■ **What is being asked**
In this exercise, the entries below include pictures. Repeat exactly the lines from the line with "samo odgovoran čovek može biti slobodan. Ako" to the line with "préalable. Les marques", including both, but without the pictures.
*** Opening Excerpted data ***
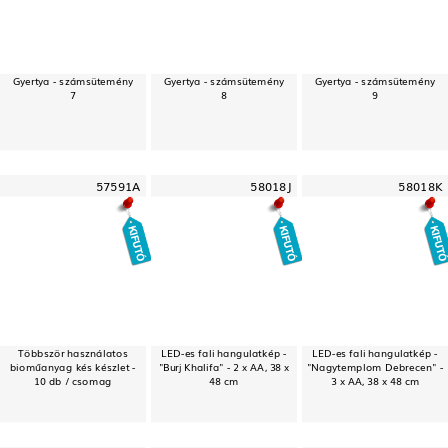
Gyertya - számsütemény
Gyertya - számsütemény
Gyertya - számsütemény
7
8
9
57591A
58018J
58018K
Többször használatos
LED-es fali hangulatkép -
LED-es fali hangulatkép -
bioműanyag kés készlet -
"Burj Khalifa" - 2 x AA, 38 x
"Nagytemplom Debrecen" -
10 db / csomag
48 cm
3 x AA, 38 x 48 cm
*** Closing Excerpted data ***
*** Opening Excerpted data ***
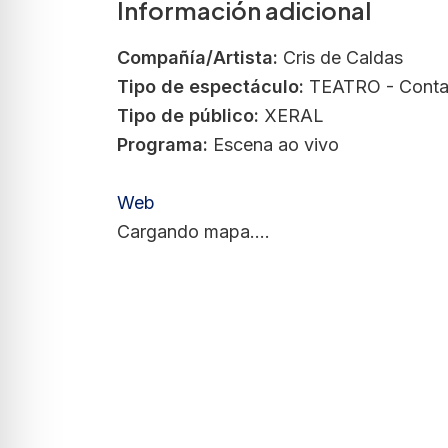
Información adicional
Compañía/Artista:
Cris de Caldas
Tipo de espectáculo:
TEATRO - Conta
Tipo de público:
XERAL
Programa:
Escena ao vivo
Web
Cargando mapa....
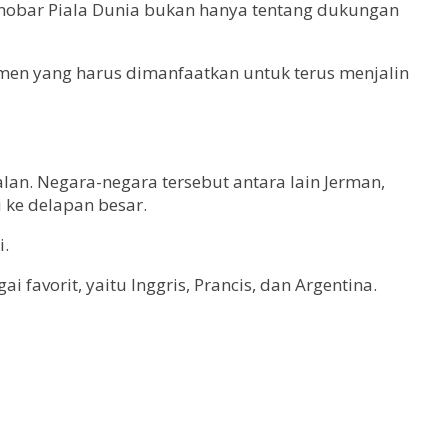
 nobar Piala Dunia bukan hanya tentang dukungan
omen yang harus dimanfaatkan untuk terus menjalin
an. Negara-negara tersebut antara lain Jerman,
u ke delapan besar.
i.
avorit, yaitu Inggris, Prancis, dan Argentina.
*** Closing Excerpted data ***
*** Opening Excerpted data ***
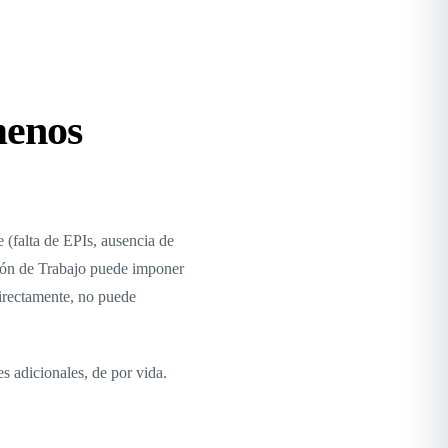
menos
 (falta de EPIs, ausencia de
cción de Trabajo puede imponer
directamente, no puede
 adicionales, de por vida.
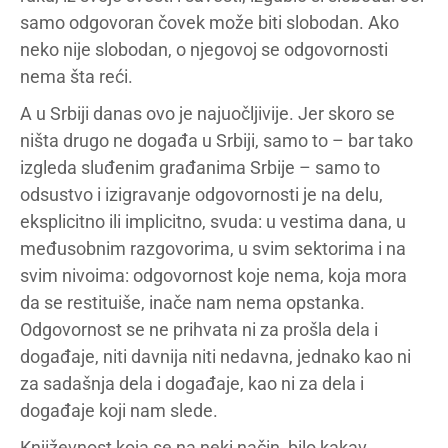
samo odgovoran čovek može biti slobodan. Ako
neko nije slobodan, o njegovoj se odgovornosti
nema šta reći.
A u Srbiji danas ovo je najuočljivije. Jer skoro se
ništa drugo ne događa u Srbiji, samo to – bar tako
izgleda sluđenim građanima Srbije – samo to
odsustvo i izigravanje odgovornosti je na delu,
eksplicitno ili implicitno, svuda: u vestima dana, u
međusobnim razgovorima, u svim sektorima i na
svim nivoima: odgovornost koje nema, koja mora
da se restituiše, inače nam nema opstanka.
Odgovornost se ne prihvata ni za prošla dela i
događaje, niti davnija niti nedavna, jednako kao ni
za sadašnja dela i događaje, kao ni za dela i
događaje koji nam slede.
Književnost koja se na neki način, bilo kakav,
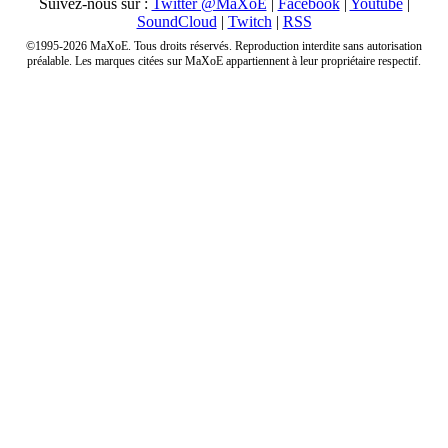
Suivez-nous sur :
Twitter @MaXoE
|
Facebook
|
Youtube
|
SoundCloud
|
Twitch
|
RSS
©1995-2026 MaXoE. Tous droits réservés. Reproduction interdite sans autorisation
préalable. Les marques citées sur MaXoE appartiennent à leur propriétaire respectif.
*** Closing Excerpted data ***
■ **Exercise output**
samo odgovoran čovek može biti slobodan. Ako
neko nije slobodan, o njegovoj se odgovornosti
nema šta reći.
A u Srbiji danas ovo je najuočljivije. Jer skoro se
ništa drugo ne događa u Srbiji, samo to – bar tako
izgleda sluđenim građanima Srbije – samo to
odsustvo i izigravanje odgovornosti je na delu,
eksplicitno ili implicitno, svuda: u vestima dana, u
međusobnim razgovorima, u svim sektorima i na
svim nivoima: odgovornost koje nema, koja mora
da se restituiše, inače nam nema opstanka.
Odgovornost se ne prihvata ni za prošla dela i
događaje, niti davnija niti nedavna, jednako kao ni
za sadašnja dela i događaje, kao ni za dela i
događaje koji nam slede.
Književnost koja se na neki način, bilo kakav,
Suivez-nous sur :
Twitter @MaXoE
|
Facebook
|
Youtube
|
SoundCloud
|
Twitch
|
RSS
©1995-2026 MaXoE. Tous droits réservés. Reproduction interdite sans autorisation
préalable. Les marques citées sur MaXoE appartiennent à leur propriétaire respectif.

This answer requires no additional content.